Early Retiree, Finance Blogger, Eco-Superhero and “Internet Wingman”

Ok. Back to why I am here today. I shared some first-hand knowledge of the pervasive waste of resources I witnessed while working for the City Government and Mr. Groovy asked me If I would come elaborate. Here we go.

The Pervasive Waste of Your Tax Dollars: City Government Edition

For two summers, I had the pleasure to work for the city I grew up in, mowing lawns and doing general park maintenance. It was pretty easy as far as jobs go.

See tall grass?

Make it shorter.

Even with the simplicity, it was a disastrous mess of inefficiency, laziness, and BS rules that poo-pooed all over your hard earned money.

Before digging into the details, I want you to know that I was only an 18-year-old kid looking for a little cash between school years to blow on beer and gas. I knew what they were doing was wrong and unethical, but I wasn’t about to stir the pot. Everyone seemed generally happy with the status quo.

“Windshield Time”

I will never forget the first time I experienced “Windshield Time.” It was my second week on the job and I was paired up with a full-time employee who’s name I can’t remember (I do remember he had a killer mullet, though). We had just finished mowing a park and loaded up the mowers. He looks over at me and asked if I was “ready for some Windshield Time.”

I asked him what he meant and the explanation boiled down to: We finished all the parks on our schedule today. And if we want enough work to do the rest of the week, we need to burn some of the afternoon.

He proceeded to put the truck in drive, and we spent 45 minutes driving around the city doing jack s*%t.

To put this in perspective, we were in a 4 door Ram truck, pulling a steel trailer big enough to fit two 6′ wide Toro lawnmowers. I put our miles per gallon somewhere around 11-12.

It wasn’t enough to just slack off sitting in the truck, we needed to be moving. Talk about wasting gas.

Oh…all of our driving around was done with the windows down and the air-conditioning on full blast. Never understood that one.

We were only working 6.5 hours…By Design 

Looking back at how the workday was designed, productivity was doomed from the start.

Everyone’s scheduled hours were from 6:30 AM to 2:30 PM—pretty much the best hours you can get over the summer (if you could get up that early). But just because we were slated to work the typical 8 hour workday, doesn’t mean we did. Let’s count the ways we thrashed our productivity.

Paid Lunch: Minus 30 minutes

When you only have an 8 hour work day, who gets paid for lunch?

Travel time back to the shop for lunch: Minus 30 minutes

For some reason, everyone was required to come back to the shop for lunch. I have worked lawn mowing jobs and concrete jobs in the private sector, and there is no way a company is paying someone to drive back to headquarters just to eat.

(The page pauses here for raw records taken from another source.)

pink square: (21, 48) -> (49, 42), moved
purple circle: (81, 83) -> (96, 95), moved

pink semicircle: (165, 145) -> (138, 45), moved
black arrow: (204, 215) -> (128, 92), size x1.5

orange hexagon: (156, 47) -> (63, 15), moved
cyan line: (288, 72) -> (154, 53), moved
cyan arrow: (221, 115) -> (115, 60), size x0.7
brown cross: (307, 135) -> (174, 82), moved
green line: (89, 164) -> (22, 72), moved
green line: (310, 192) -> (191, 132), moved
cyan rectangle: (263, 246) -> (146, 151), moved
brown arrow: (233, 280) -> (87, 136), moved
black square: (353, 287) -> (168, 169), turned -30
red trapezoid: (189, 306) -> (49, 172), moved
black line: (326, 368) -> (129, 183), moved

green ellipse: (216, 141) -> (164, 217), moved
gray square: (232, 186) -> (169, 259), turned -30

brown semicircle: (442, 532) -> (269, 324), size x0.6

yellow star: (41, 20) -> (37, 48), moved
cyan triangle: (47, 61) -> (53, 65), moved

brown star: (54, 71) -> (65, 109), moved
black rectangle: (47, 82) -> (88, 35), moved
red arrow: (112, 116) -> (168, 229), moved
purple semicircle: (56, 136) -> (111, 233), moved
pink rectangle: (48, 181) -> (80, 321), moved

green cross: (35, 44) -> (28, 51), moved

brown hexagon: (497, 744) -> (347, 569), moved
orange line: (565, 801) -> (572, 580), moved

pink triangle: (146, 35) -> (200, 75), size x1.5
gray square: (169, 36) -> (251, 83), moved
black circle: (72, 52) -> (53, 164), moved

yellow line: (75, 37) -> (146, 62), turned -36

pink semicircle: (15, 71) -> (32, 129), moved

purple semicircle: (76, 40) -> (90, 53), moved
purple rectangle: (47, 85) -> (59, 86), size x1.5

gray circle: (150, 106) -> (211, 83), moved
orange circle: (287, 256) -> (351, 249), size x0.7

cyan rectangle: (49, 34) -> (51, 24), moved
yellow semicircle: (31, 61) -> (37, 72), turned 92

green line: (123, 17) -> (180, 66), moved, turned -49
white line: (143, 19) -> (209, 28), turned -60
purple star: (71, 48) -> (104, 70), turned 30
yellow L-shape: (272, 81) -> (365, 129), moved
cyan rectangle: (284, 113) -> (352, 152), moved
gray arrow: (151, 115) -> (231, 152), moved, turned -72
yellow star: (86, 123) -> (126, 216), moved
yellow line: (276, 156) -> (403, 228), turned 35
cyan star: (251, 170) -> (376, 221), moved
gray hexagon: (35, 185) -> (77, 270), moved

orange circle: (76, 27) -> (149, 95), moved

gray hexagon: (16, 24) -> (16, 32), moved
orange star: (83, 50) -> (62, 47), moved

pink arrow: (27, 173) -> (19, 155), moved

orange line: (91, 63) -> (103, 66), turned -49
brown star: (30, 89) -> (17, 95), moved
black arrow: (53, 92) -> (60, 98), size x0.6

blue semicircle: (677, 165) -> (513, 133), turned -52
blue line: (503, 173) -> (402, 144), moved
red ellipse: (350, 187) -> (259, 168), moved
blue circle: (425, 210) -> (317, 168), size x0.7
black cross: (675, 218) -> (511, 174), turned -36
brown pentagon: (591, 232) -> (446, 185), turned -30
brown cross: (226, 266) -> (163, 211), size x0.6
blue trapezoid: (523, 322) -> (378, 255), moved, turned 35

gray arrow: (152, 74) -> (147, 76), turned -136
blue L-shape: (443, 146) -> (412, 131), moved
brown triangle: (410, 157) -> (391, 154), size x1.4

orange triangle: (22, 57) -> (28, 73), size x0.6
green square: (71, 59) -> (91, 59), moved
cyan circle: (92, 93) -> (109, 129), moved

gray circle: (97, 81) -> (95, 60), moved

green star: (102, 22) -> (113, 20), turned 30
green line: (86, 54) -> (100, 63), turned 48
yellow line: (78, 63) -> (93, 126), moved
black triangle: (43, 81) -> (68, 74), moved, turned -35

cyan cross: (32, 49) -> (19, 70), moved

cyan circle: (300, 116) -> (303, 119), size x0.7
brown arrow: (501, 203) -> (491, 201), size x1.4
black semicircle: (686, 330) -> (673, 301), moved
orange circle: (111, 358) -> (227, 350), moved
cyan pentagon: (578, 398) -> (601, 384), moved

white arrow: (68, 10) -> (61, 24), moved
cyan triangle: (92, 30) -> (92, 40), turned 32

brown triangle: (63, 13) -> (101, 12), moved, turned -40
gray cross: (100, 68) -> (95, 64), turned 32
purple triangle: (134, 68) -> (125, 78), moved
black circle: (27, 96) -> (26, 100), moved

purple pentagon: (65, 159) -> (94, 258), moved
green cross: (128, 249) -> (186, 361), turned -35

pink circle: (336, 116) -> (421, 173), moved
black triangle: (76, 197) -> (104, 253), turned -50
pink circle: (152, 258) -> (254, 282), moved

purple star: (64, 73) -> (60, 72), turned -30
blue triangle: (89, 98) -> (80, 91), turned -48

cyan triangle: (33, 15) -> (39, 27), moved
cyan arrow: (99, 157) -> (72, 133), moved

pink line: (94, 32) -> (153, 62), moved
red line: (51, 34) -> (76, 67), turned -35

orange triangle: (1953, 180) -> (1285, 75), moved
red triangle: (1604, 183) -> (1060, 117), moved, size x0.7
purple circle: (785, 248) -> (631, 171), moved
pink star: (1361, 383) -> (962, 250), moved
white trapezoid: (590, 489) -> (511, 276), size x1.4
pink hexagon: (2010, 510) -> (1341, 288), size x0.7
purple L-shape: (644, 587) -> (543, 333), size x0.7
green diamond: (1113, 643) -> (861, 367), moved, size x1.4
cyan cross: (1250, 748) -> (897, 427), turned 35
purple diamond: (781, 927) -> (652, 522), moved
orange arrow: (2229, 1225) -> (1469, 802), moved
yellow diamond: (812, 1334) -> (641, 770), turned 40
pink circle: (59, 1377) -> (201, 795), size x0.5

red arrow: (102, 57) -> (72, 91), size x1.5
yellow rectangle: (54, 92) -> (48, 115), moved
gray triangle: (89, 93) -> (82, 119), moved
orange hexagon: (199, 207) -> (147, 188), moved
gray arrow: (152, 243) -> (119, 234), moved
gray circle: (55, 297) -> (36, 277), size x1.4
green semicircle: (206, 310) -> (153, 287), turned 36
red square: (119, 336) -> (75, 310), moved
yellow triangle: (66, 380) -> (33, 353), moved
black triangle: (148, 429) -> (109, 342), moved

Morning Meeting: Minus 20 Minutes

The full-time guys had a 20-minute meeting every morning, even though they did the same exact thing 90% of the days. The summer help sat on a bench until they wrapped up.

Line to Punch out: Minus 10 minutes

We weren’t allowed to work overtime, so everyone had to punch out within 5 minutes after 2:30. That means there was a line of 50-60 people to get through 2 machines. Needless to say, first in line was a coveted position that required a 10-minute head start.

Throw in some windshield time, a little screwing around, and we are working under 5 hours a day. Pathetic.

You had to do something ridiculous to get fired

Four people in 2 years did find ways to be incompetent enough to get fired.

One failed a drug test.

Two seasonal workers were caught napping in the truck behind WalMart. And they were only caught because a WalMart employee called the city and asked why one of our trucks was behind the store.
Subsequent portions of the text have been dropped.